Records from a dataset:
··········

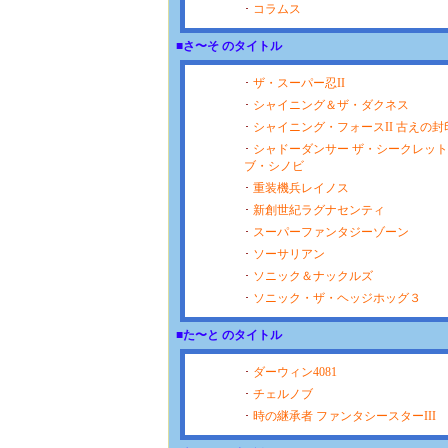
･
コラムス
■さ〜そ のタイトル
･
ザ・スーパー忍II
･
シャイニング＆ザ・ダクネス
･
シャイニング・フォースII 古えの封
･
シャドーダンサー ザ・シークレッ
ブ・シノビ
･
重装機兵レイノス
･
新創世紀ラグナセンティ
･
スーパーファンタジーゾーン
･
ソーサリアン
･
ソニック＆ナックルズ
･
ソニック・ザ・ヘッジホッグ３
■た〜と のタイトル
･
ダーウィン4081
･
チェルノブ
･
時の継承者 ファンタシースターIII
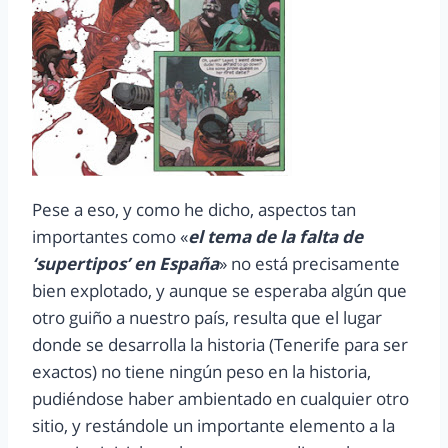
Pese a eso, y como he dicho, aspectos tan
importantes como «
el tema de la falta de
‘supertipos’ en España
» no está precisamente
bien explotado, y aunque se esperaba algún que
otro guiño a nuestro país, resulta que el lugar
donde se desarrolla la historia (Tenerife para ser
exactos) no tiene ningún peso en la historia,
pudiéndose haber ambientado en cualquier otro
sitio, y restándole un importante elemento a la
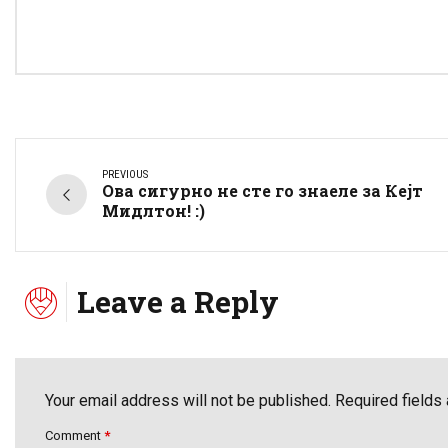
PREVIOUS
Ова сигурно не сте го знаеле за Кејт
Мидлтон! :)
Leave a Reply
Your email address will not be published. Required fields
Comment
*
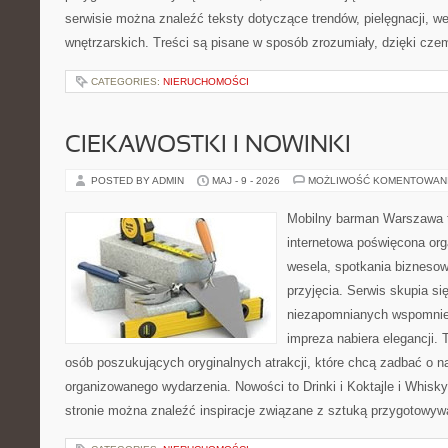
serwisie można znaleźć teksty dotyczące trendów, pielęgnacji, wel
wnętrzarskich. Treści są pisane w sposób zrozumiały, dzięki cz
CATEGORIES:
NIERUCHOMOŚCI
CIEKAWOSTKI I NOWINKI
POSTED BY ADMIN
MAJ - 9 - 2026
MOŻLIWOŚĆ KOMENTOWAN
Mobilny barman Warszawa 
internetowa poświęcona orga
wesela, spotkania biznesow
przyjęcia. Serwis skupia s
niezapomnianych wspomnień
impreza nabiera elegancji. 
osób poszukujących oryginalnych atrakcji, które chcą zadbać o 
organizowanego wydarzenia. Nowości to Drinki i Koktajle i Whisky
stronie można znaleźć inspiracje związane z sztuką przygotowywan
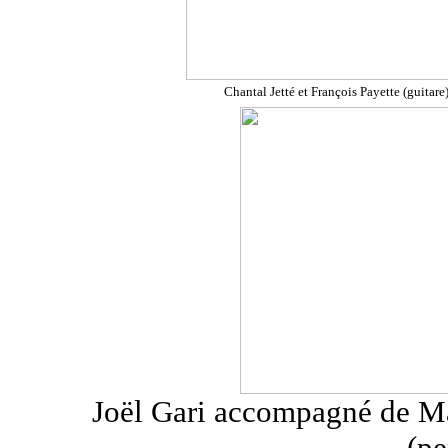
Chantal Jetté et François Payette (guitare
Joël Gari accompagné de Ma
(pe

··········

Task description: Give the number of lines in the entries above that contain the word "znaleźć", with no accompanying text.

Answer for the task: 2